_Supplied records_.
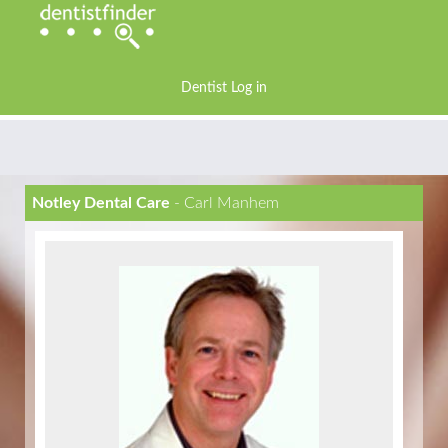
Dentist Log in
Notley Dental Care
- Carl Manhem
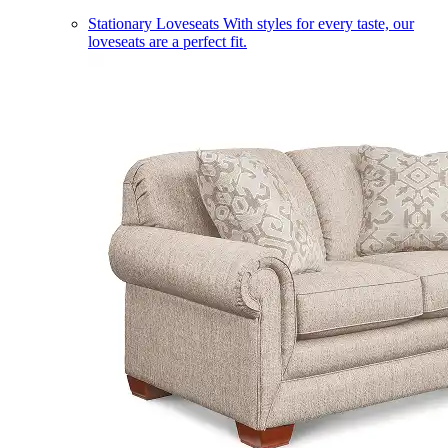
Stationary Loveseats
With styles for every taste, our
loveseats are a perfect fit.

_Exercise brief_. Nothing but the lines from the one containing "- Carl Manhem" to the last line of the records should be returned, exactly as they appear and without pictures.

_Exercise answer_.
- Carl Manhem
Stationary Loveseats
With styles for every taste, our
loveseats are a perfect fit.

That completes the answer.